**AIM OF THE EXERCISE:** Filter the entries for lines with the word "Rayavadee".

**INPUT DATA:**
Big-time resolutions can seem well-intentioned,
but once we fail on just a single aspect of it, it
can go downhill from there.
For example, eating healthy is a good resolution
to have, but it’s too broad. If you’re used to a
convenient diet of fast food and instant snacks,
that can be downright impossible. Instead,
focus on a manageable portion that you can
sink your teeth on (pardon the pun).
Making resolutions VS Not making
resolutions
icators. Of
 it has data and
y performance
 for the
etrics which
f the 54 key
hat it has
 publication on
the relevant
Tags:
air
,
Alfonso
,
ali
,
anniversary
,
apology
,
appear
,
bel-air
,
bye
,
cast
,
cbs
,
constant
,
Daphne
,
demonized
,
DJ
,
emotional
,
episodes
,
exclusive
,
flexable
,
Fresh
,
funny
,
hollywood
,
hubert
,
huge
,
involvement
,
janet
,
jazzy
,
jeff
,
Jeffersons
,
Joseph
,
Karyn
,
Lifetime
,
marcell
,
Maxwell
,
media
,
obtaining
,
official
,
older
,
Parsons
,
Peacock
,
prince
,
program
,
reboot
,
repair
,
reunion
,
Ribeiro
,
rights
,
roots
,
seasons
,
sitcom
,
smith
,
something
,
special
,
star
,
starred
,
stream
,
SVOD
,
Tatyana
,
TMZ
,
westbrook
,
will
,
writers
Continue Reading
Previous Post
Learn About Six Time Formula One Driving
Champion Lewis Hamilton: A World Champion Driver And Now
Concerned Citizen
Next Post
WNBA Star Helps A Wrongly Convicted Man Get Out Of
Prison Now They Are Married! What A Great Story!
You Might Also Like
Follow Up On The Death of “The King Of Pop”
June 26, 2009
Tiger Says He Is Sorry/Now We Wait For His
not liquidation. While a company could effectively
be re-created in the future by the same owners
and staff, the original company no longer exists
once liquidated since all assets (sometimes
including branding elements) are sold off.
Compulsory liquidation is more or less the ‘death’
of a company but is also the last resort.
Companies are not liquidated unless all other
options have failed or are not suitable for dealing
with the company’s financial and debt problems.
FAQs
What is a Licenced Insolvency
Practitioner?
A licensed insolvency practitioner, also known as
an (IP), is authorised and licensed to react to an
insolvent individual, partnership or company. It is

...

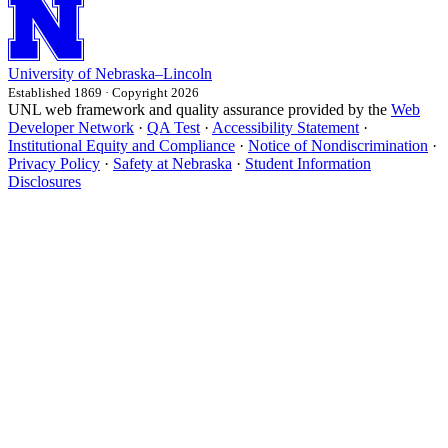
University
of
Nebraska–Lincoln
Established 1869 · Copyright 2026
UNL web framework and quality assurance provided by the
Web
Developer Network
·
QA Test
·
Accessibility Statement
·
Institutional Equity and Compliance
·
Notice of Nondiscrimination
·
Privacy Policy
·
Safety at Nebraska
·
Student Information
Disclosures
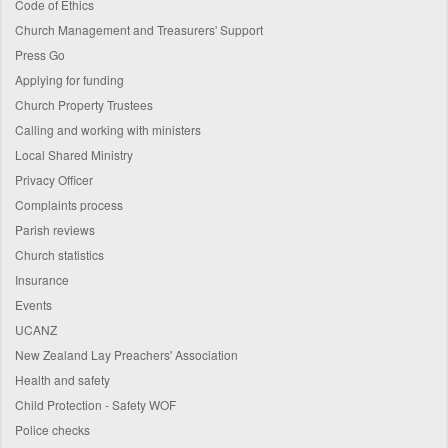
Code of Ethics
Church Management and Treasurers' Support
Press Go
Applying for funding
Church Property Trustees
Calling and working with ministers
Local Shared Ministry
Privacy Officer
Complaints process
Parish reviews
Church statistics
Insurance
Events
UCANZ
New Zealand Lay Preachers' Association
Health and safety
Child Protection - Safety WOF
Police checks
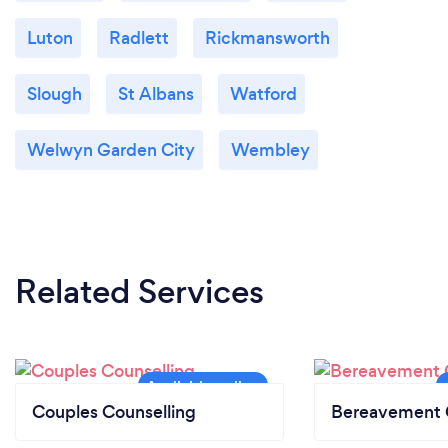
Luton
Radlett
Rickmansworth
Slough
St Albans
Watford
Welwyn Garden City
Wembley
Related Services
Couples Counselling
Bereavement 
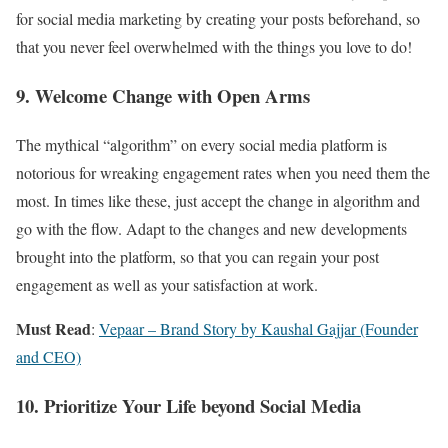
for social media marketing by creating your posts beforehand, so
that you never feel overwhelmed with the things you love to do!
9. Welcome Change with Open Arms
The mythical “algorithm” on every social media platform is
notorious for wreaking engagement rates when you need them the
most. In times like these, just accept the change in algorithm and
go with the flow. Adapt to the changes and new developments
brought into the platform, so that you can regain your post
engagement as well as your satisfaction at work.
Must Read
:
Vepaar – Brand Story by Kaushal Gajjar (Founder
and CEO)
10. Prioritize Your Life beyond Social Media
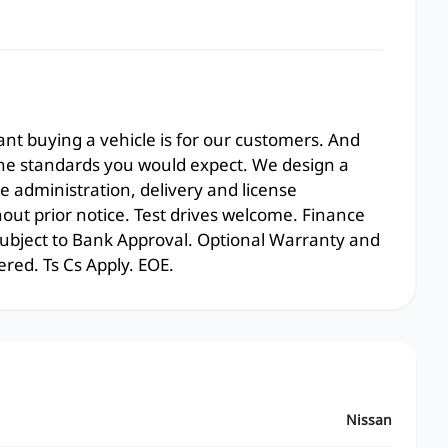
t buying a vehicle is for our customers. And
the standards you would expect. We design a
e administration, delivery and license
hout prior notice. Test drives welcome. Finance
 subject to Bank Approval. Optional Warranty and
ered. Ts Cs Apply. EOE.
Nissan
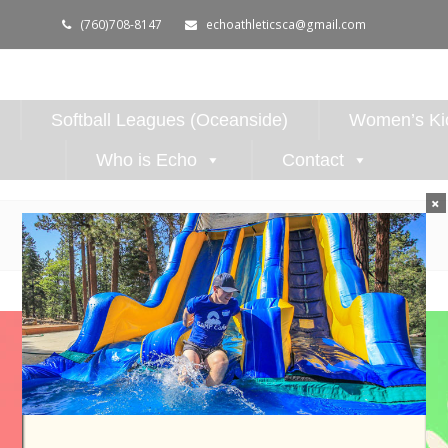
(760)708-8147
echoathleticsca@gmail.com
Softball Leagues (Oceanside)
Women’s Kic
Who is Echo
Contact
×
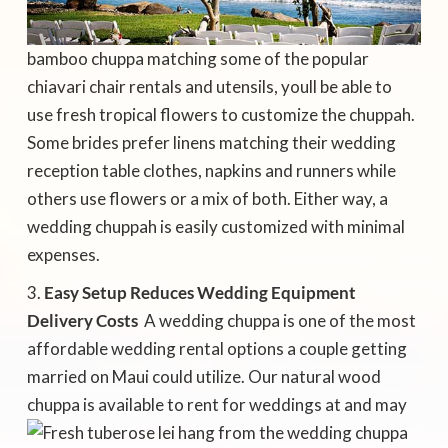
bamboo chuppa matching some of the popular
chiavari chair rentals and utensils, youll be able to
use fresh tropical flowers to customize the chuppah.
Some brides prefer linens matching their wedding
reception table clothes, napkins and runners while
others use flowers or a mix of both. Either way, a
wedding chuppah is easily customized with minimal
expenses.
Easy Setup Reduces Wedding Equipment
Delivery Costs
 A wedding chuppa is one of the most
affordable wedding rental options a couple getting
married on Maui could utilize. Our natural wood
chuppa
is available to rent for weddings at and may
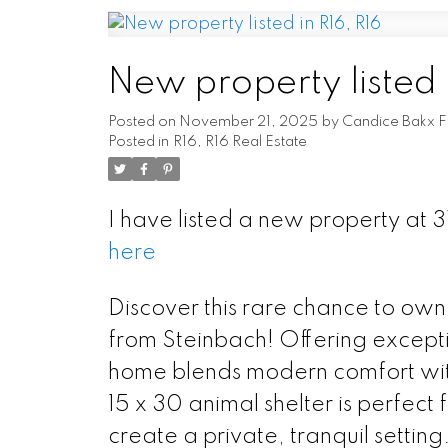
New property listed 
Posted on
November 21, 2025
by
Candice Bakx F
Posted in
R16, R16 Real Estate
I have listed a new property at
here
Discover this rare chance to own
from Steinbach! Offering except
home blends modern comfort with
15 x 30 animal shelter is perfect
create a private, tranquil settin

---

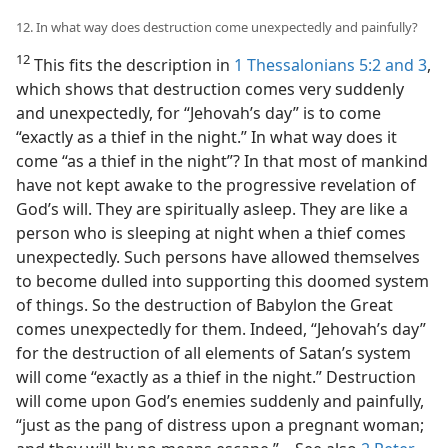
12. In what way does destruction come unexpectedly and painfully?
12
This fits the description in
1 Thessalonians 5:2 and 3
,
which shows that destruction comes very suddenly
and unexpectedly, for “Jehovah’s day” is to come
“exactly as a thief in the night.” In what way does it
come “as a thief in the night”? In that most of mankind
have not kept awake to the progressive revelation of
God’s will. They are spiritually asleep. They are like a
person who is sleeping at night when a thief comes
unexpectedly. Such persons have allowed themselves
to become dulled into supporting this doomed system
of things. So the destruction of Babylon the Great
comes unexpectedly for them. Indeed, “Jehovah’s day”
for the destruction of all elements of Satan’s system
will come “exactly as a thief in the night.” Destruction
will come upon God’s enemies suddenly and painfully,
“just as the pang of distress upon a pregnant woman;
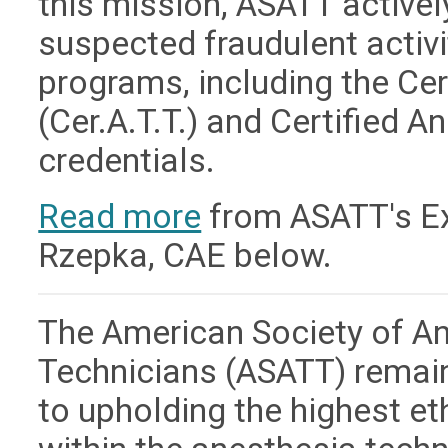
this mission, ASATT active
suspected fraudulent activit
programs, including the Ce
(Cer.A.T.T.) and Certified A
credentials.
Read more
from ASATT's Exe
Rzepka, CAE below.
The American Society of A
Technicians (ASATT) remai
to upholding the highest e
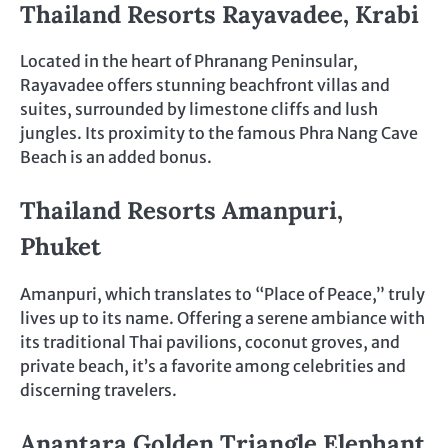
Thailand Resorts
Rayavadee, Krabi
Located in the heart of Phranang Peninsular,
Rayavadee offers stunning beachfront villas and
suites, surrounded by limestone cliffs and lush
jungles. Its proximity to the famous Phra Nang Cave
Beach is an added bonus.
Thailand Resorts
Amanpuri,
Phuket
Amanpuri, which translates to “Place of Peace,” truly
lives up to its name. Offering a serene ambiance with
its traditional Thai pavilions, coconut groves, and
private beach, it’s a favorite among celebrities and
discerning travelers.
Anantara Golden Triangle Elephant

**WRITTEN ANSWER:**
Rayavadee, Krabi
Rayavadee offers stunning beachfront villas and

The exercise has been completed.